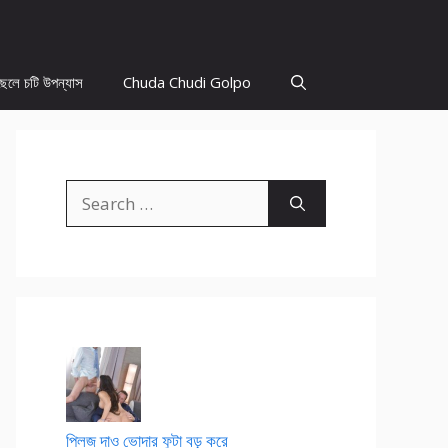
ছেলে চটি উপন্যাস
Chuda Chudi Golpo
Search
for:
প্লিজ দাও ভোদার ফুটা বড় করে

* **BRIEF**: Transcribe everything above exactly. Do not include the pictures.

* **RESPONSE AREA**:
ছেলে চটি উপন্যাস
Chuda Chudi Golpo
Search
for:
প্লিজ দাও ভোদার ফুটা বড় করে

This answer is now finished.